A Calgary-based cannabis retailer’s mission to advise greenhorn operators in Ontario reflects Alberta’s pre-eminence in the pot business, says a spokesman for the firm.
High Tide Inc., which sells cannabis in four Canna Cabana stores in Alberta, has agreed to assist two Ontario retailers that have been selected in that province’s lottery to join the first batch of 25 marijuana outlets to open there April 1.
“We do have a head start from a retail perspective,” said High Tide’s chief strategy officer Nicholas Kuzyk, referring to both his company and the Alberta industry.
“It’s something to be proud of in Alberta, having 75 licensed cannabis stores this quickly — it leads the world.”
It’s bewildering, he said, that the governing NDP hasn’t cited its rollout of legal cannabis as a talking point leading up to the impending provincial election.
“I’m surprised the NDP hasn’t owned this as an achievement,” said Kuzyk.
High Tide will offer assistance on regulatory issues along with commercial operations in areas such as hiring, training and inventory to the two firms, one of which plans to locate its outlet in Hamilton, said Kuzyk.
In return, the company will receive a minority interest and financial compensation.

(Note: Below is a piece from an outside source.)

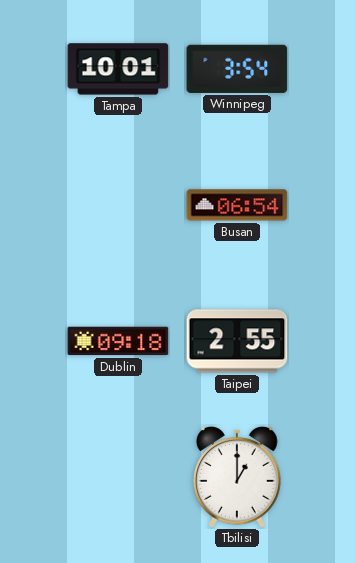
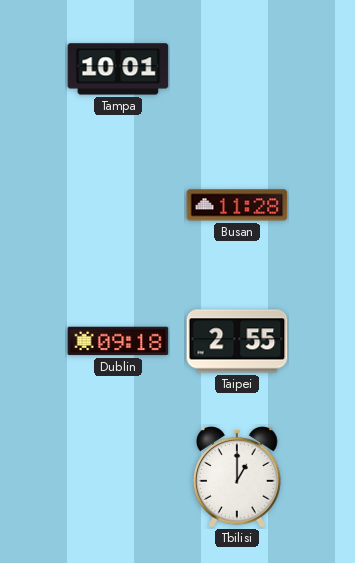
Winnipeg: 3:54 -> none
Busan: 06:54 -> 11:28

“They’re excited, but almost all of (the Ontario retailers) don’t know what’s required,” said Kuzyk.
“Surely, they were looking coast-to-coast (for expertise) and homed in on Alberta.”
High Tide is also intent on bringing its Canna Cabana stores to Canada’s most populous province and holds 20 conditionally leased locations throughout Ontario.
The firm hopes to see some movement on those sites once Ontario’s lottery-based selection expires in December, said Kuyzk.
“The things we’ve honed over the last decade make for a natural presence in Ontario,” he said.
Meanwhile, on Tuesday, Alberta-based cannabis producer Sundial Growers said it has inked an agreement with the government-operated online Ontario Cannabis Store to supply that province with product.
“While the immediate focus for Sundial remains on ensuring uninterrupted supply to our existing customers, the Ontario market will be critical for Sundial’s long-term strategy of establishing a considerable distribution network in Canada,” said Sundial chief commercial officer Andrew Sordeur.
The company said it’s been increasing its production capacity at its flagship site in Olds, north of Calgary, to serve the national market.
Sundial began supplying the Alberta market in December as one of the province’s 15 cannabis sources.
Alberta has 75 licensed cannabis outlets, by far the most in the country with nearly 40 per cent of Canada’s brick-and-mortar numbers, with 24 of those in Calgary.
That status and the province’s preparations for pot legalization has Alberta Gaming, Liquor and Cannabis being sought for its expertise in areas such as staff training, say commission officials.